Make your views heard AS the Biomass Power Station project is a Development of National Significance (DNS), the planning application is not being handled by Pembrokeshire County Council, but the Planning Inspectorate in Cardiff: a regrettable situation as far as local democracy is concerned, but people must not be discouraged when it comes to raising objections.

Under the DNS rules, the Planning Inspectorate requires PCC as the local planning authority to submit a Local Impact Report.

The submission deadline for the Local Impact Report is also the date for interested parties to lodge their objections to the project, so unfortunately the people of Pembrokeshire will not know what is in the report until it is too late to do anything about it.

Friends of the Earth Pembrokeshire are therefore openly urging the county council to ensure that their Local Impact Report includes the following crucial points: lWhilst Egnedol say their proposed 60 metre high chimney will adequately disperse smoke and fumes, the base of that chimney won’t be far above sea level.

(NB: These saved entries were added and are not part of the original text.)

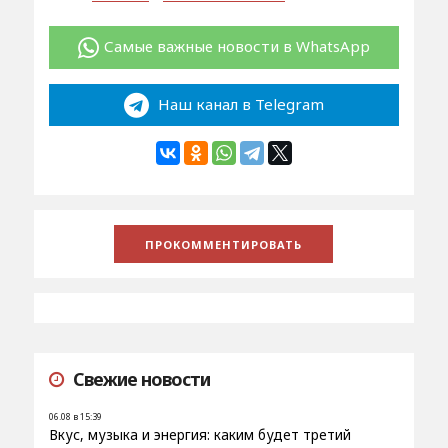
Самые важные новости в WhatsApp
Наш канал в Telegram
Свежие новости
06.08 в 15:39
Вкус, музыка и энергия: каким будет третий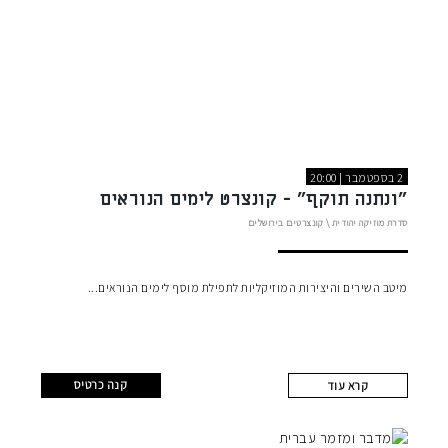
2 בספטמבר | 20:00
"ונתנה תוקף" - קונצרט לימים הנוראים
סדרת מוזיקה יהודית
\
קונצרטים בירושלים
מיטב השירים והיצירות המוזיקליות לתפילת מוסף לימים הנוראים
קנה כרטיס
קרא עוד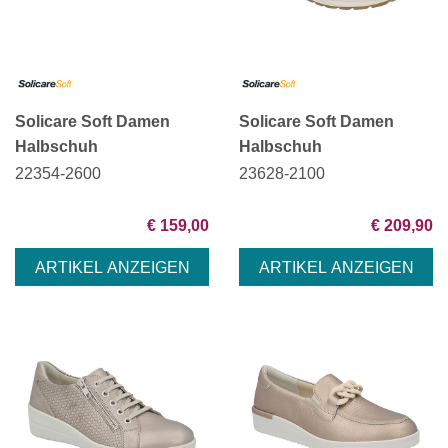
Solicare Soft Damen
Solicare Soft Damen
Halbschuh
Halbschuh
22354-2600
23628-2100
€ 159,00
€ 209,90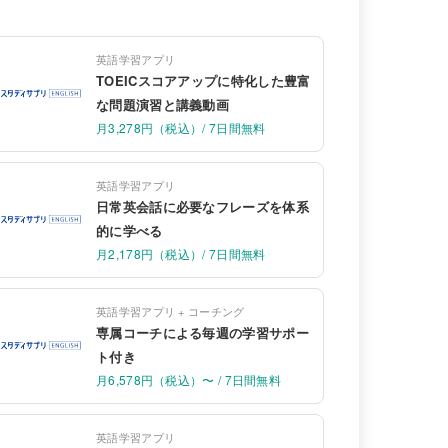
英語学習アプリ
TOEICスコアアップに特化した豊富
な問題演習と講義動画
月3,278円（税込）/ 7日間無料
英語学習アプリ
日常英会話に必要なフレーズを体系
的に学べる
月2,178円（税込）/ 7日間無料
英語学習アプリ + コーチング
専属コーチによる毎週の学習サポー
ト付き
月6,578円（税込）〜 / 7日間無料
英語学習アプリ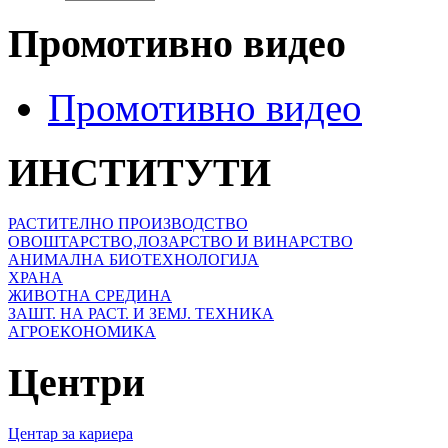
Промотивно видео
Промотивно видео
ИНСТИТУТИ
РАСТИТЕЛНО ПРОИЗВОДСТВО
ОВОШТАРСТВО,ЛОЗАРСТВО И ВИНАРСТВО
АНИМАЛНА БИОТЕХНОЛОГИЈА
ХРАНА
ЖИВОТНА СРЕДИНА
ЗАШТ. НА РАСТ. И ЗЕМЈ. ТЕХНИКА
АГРОЕКОНОМИКА
Центри
Центар за кариера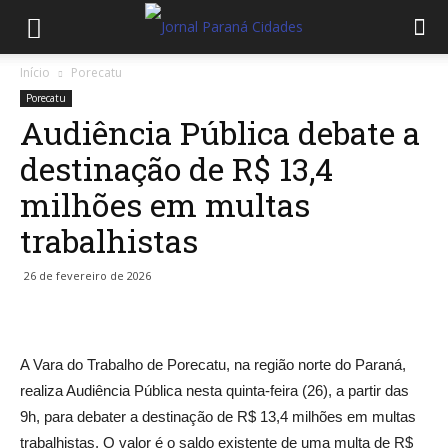
Início
Porecatu
Porecatu
Audiência Pública debate a
destinação de R$ 13,4
milhões em multas
trabalhistas
26 de fevereiro de 2026
A Vara do Trabalho de Porecatu, na região norte do Paraná,
realiza Audiência Pública nesta quinta-feira (26), a partir das
9h, para debater a destinação de R$ 13,4 milhões em multas
trabalhistas. O valor é o saldo existente de uma multa de R$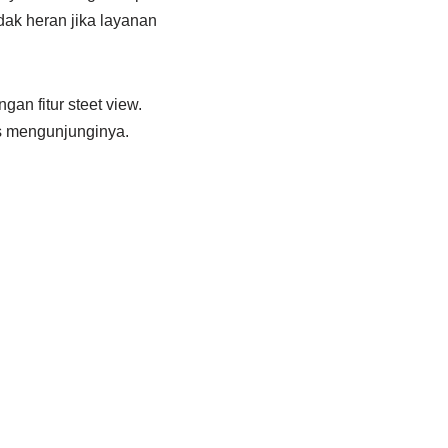
dak heran jika layanan
an fitur steet view.
s mengunjunginya.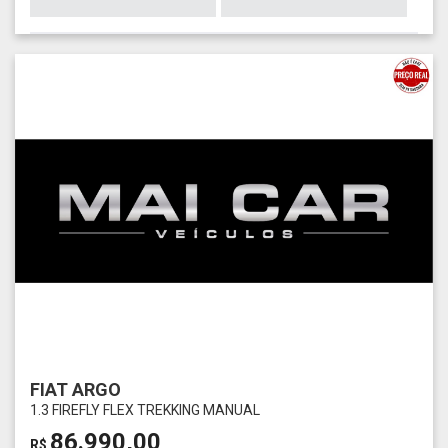
FIAT ARGO
1.3 FIREFLY FLEX TREKKING MANUAL
86.990,00
R$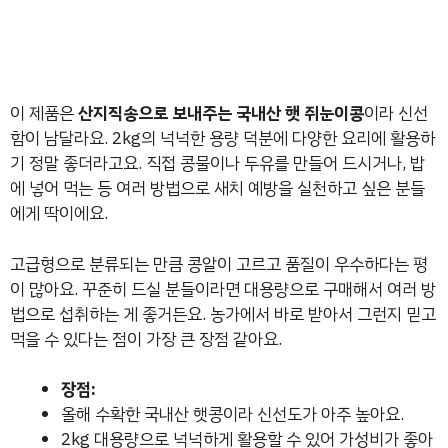
이 제품은
산지직송으로 보내주는 국내산 햇 쥐눈이콩
이라 신선
함이 남달라요. 2kg의 넉넉한 용량 덕분에 다양한 요리에 활용하
기 정말 좋더라고요. 직접 콩물이나 두유를 만들어 드시거나, 밥
에 넣어 먹는 등 여러 방법으로 새치 예방을 실천하고 싶은 분들
에게 딱이에요.
고급형으로 분류되는 만큼 콩알이 고르고 품질이 우수하다는 평
이 많아요. 꾸준히 드실 분들이라면 대용량으로 구매해서 여러 방
법으로 섭취하는 게 좋거든요. 농가에서 바로 받아서 그런지 믿고
먹을 수 있다는 점이 가장 큰 장점 같아요.
장점:
올해 수확한 국내산 햇콩이라 신선도가 아주 높아요.
2kg 대용량으로 넉넉하게 활용할 수 있어 가성비가 좋아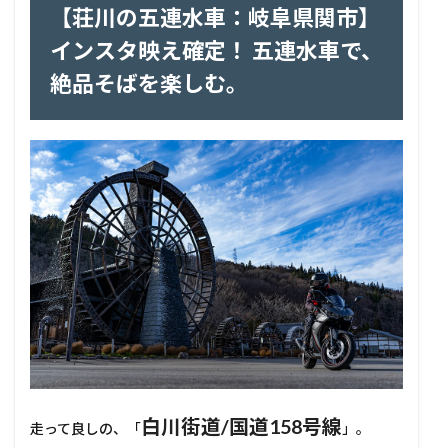
【荘川の五連水車：岐阜県関市】
インスタ映え確定！ 五連水車で、
絶品そばを楽しむ。
白川街道/国道158号線
走って良しの、「
」。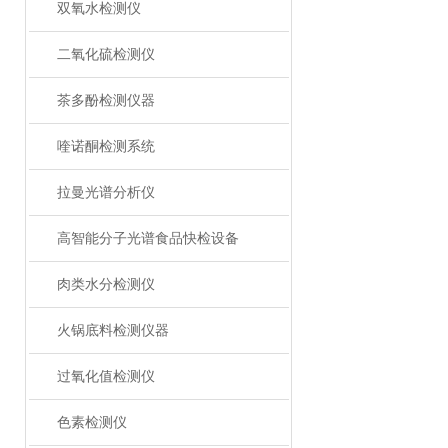
双氧水检测仪
二氧化硫检测仪
茶多酚检测仪器
喹诺酮检测系统
拉曼光谱分析仪
高智能分子光谱食品快检设备
肉类水分检测仪
火锅底料检测仪器
过氧化值检测仪
色素检测仪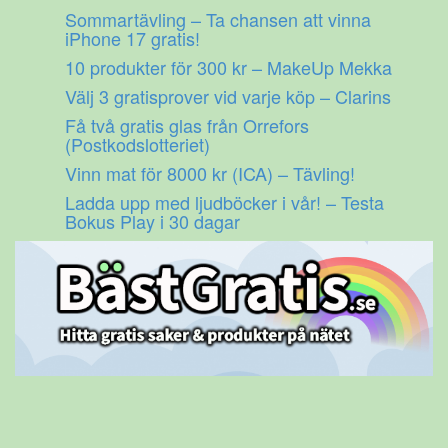
Gå
Sommartävling – Ta chansen att vinna
till
iPhone 17 gratis!
innehåll
10 produkter för 300 kr – MakeUp Mekka
Välj 3 gratisprover vid varje köp – Clarins
Få två gratis glas från Orrefors
(Postkodslotteriet)
Vinn mat för 8000 kr (ICA) – Tävling!
Ladda upp med ljudböcker i vår! – Testa
Bokus Play i 30 dagar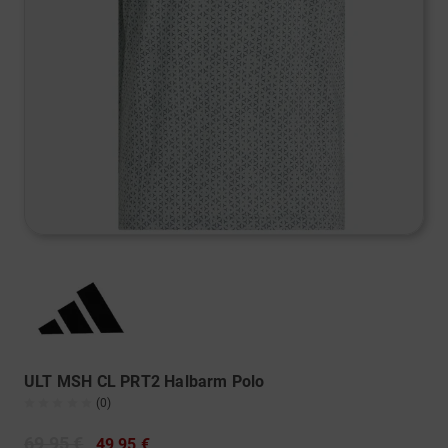
ULT MSH CL PRT2 Halbarm Polo
(0)
69,95 €
49,95 €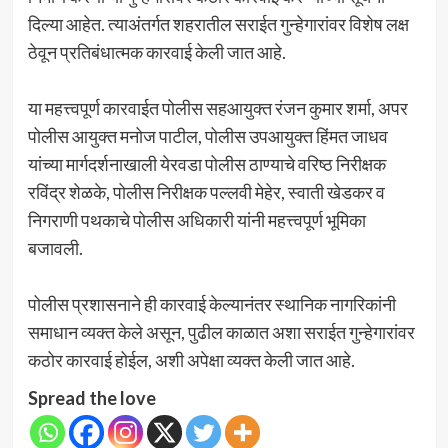
दिल्या आहेत. त्याअंतर्गत शहरातील सराईत गुन्हेगारांवर विशेष लक्ष
ठेवून प्रतिबंधात्मक कारवाई केली जात आहे.
या महत्त्वपूर्ण कारवाईत पोलीस सहआयुक्त रंजन कुमार शर्मा, अपर
पोलीस आयुक्त मनोज पाटील, पोलीस उपआयुक्त हिंमत जाधव
यांच्या मार्गदर्शनाखाली येरवडा पोलीस ठाण्याचे वरिष्ठ निरीक्षक
रविंद्र शेळके, पोलीस निरीक्षक पल्लवी मेहेर, स्वाती खेडकर व
निगराणी पथकाचे पोलीस अधिकारी यांनी महत्त्वपूर्ण भूमिका
बजावली.
पोलीस प्रशासनाने ही कारवाई केल्यानंतर स्थानिक नागरिकांनी
समाधान व्यक्त केले असून, पुढील काळात अशा सराईत गुन्हेगारांवर
कठोर कारवाई होईल, अशी अपेक्षा व्यक्त केली जात आहे.
Spread the love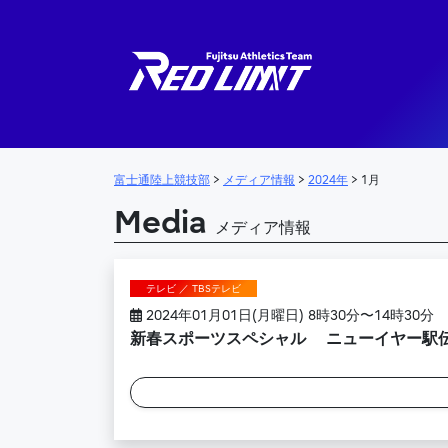
メインナビゲーション
富士通陸上競技部
>
メディア情報
>
2024年
>
1月
Media
メディア情報
テレビ ／ TBSテレビ
2024年01月01日(月曜日) 8時30分〜14時30分
新春スポーツスペシャル ニューイヤー駅伝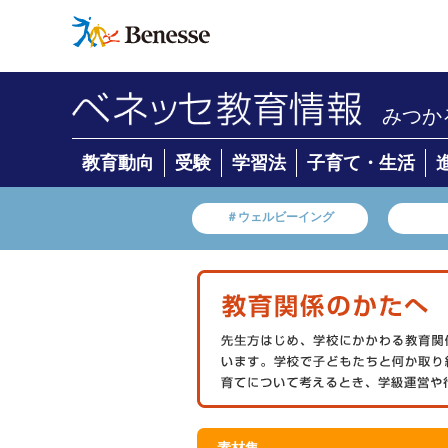
みつか
教育動向
受験
学習法
子育て・生活
＃ウェルビーイング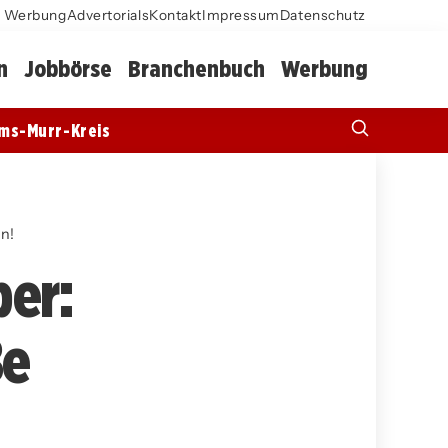
Werbung
Advertorials
Kontakt
Impressum
Datenschutz
n
Jobbörse
Branchenbuch
Werbung
ms-Murr-Kreis
an!
ber:
ße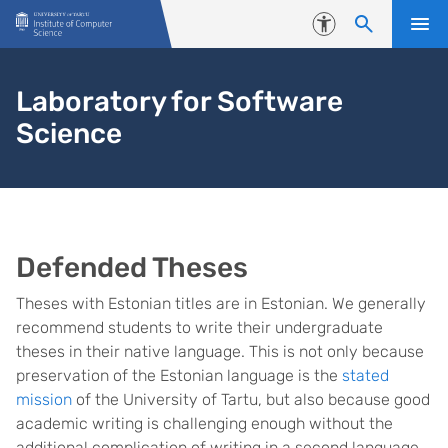
Skip to content
Accessibility
Laboratory for Software
Science
Defended Theses
Theses with Estonian titles are in Estonian. We generally
recommend students to write their undergraduate
theses in their native language. This is not only because
preservation of the Estonian language is the
stated
mission
of the University of Tartu, but also because good
academic writing is challenging enough without the
additional complication of writing in a second language.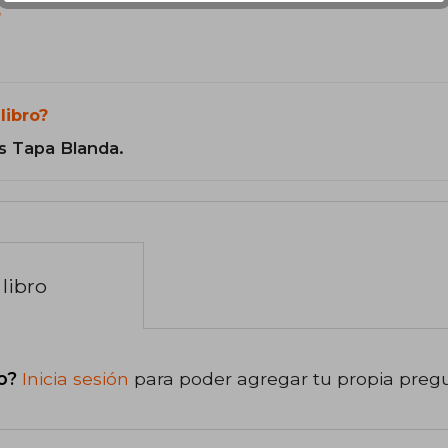
?
libro?
s Tapa Blanda.
libro
o?
Inicia sesión
para poder agregar tu propia preg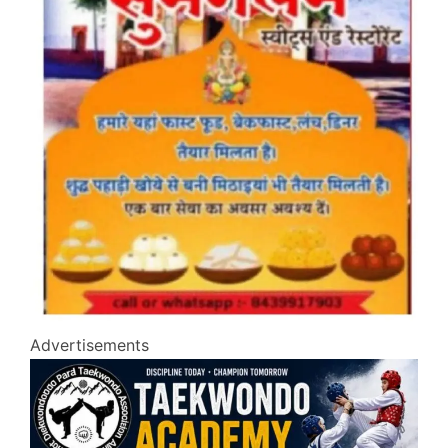
Advertisements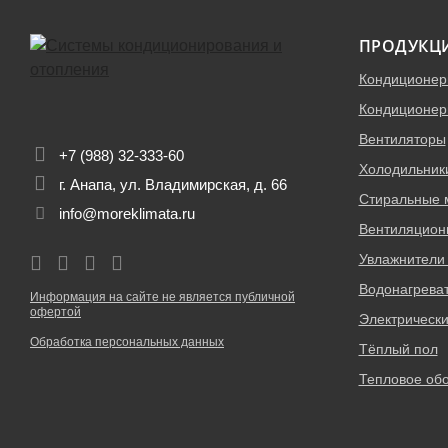
ПРОДУКЦ
Кондиционе
Кондиционер
Вентиляторы
+7 (988) 32-333-60
Холодильник
г. Анапа, ул. Владимирская, д. 66
Стиральные
info@moreklimata.ru
Вентиляцион
Увлажнители 
Водонагрева
Информация на сайте не является публичной
офертой
Электрическ
Обработка персональных данных
Тёплый пол
Тепловое об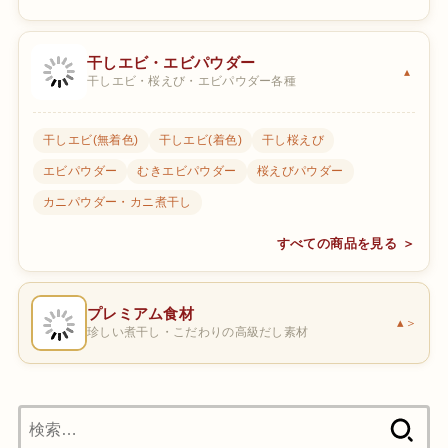
干しエビ・エビパウダー
干しエビ・桜えび・エビパウダー各種
干しエビ(無着色)
干しエビ(着色)
干し桜えび
エビパウダー
むきエビパウダー
桜えびパウダー
カニパウダー・カニ煮干し
すべての商品を見る ＞
プレミアム食材
＞
珍しい煮干し・こだわりの高級だし素材
検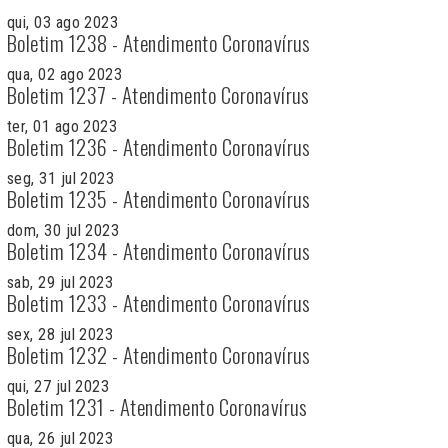
qui, 03 ago 2023
Boletim 1238 - Atendimento Coronavírus
qua, 02 ago 2023
Boletim 1237 - Atendimento Coronavírus
ter, 01 ago 2023
Boletim 1236 - Atendimento Coronavírus
seg, 31 jul 2023
Boletim 1235 - Atendimento Coronavírus
dom, 30 jul 2023
Boletim 1234 - Atendimento Coronavírus
sab, 29 jul 2023
Boletim 1233 - Atendimento Coronavírus
sex, 28 jul 2023
Boletim 1232 - Atendimento Coronavírus
qui, 27 jul 2023
Boletim 1231 - Atendimento Coronavírus
qua, 26 jul 2023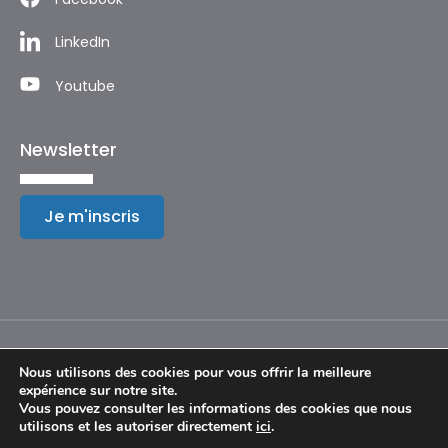
LinkedIn
Youtube
Newsletter
Je m'inscris
Nous utilisons des cookies pour vous offrir la meilleure
expérience sur notre site.
Mentions légales
Vous pouvez consulter les informations des cookies que nous
utilisons et les autoriser directement
ici
.
© Copyright 2024 – Festival International de Géographie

All of us have seen plumes spreading horizontally from refinery chimneys during strong winds, so logically there is a risk of the Egnedol plume grounding when it encounters the higher land to the north of the site: for example, just outside Steynton the Ordnance Survey datum is 70m, and it is 73m just east of the new Johnston School.

Egnedol no longer propose to resurrect the old Gulf rail connection for fuel handling, therefore their consumption of 100,000 tonnes a year of prepared Welsh biofuel will result in, we estimate, an extra 16,000 annual HGV movements in the county, with 8,000 of these involving journeys through Pembroke Dock.